Debian Bug report logs -
#510646
system.d/...PolicyKit.conf needs alterations for new D-Bus
Toggle useless messages
Report forwarded
to debian-bugs-dist@lists.debian.org, Utopia Maintenance Team <pkg-utopia-maintainers@lists.alioth.debian.org>:
Bug#510646; Package policykit.
(Sun, 04 Jan 2009 01:48:04 GMT) (full text, mbox, link).
Acknowledgement sent
to Simon McVittie <smcv@debian.org>:
New Bug report received and forwarded. Copy sent to Utopia Maintenance Team <pkg-utopia-maintainers@lists.alioth.debian.org>.

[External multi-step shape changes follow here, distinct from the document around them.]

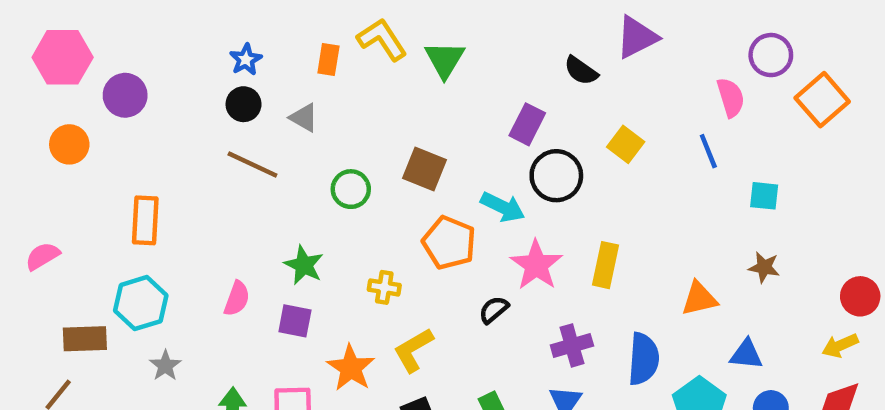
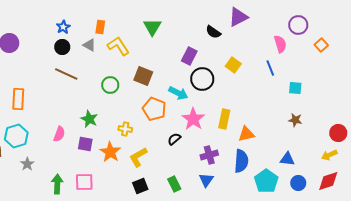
yellow L-shape: (382, 39) -> (118, 46), moved
orange square: (822, 100) -> (321, 45), size x0.6
gray triangle: (304, 118) -> (89, 45), moved
orange triangle: (699, 299) -> (246, 134), moved
orange star: (351, 368) -> (110, 152), moved

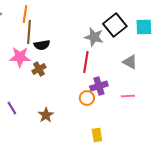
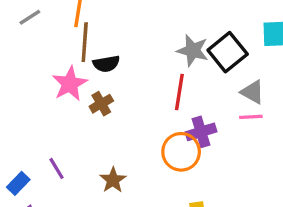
black square: (115, 25) -> (228, 52), moved
pink star: (20, 57) -> (70, 84), turned -30
pink line: (128, 96) -> (251, 117), moved
orange circle: (87, 98) -> (181, 152), size x1.5

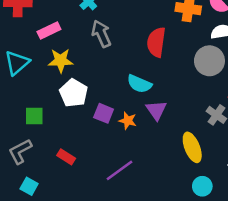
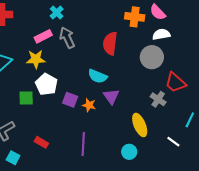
pink rectangle: (49, 31) -> (43, 36), moved
green square: (34, 116) -> (26, 98), moved
red rectangle: (66, 157) -> (41, 142), moved
purple line: (119, 170) -> (83, 144), turned -50
cyan circle: (202, 186) -> (129, 152), moved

(Sun, 04 Jan 2009 01:48:04 GMT) (full text, mbox, link).
Message #5 received at submit@bugs.debian.org (full text, mbox, reply):
[Message part 1 (text/plain, inline)]
Package: policykit
Version: 0.9-1
Severity: serious
Justification: blocker for #503532 (CVE-2008-4311)
Tags: patch
User: pkg-utopia-maintainers@lists.alioth.debian.org
Usertags: CVE-2008-4311
PolicyKit installs a D-Bus system policy file which doesn't allow
any methods to be called. Method calls used to be allowed by
a dbus-daemon bug, but with the dbus-daemon changes targeted for lenny,
they will be denied.
http://bugs.freedesktop.org/show_bug.cgi?id=18948 is the upstream bug
and https://bugs.freedesktop.org/attachment.cgi?id=20901 is a patch from
Tomas Hoger, reviewed and applied by David Zeuthen.
Regards from the Cambridge BSP,
Simon
[signature.asc (application/pgp-signature, inline)]
Blocking bugs of 503532 added: 510646
Request was from Simon McVittie <smcv@debian.org>
to control@bugs.debian.org.
(Sun, 04 Jan 2009 13:39:03 GMT) (full text, mbox, link).
Information forwarded
to debian-bugs-dist@lists.debian.org, Utopia Maintenance Team <pkg-utopia-maintainers@lists.alioth.debian.org>:
Bug#510646; Package policykit.
(Tue, 06 Jan 2009 01:57:03 GMT) (full text, mbox, link).
Acknowledgement sent
to Simon McVittie <smcv@debian.org>:
Extra info received and forwarded to list. Copy sent to Utopia Maintenance Team <pkg-utopia-maintainers@lists.alioth.debian.org>.
(Tue, 06 Jan 2009 01:57:03 GMT) (full text, mbox, link).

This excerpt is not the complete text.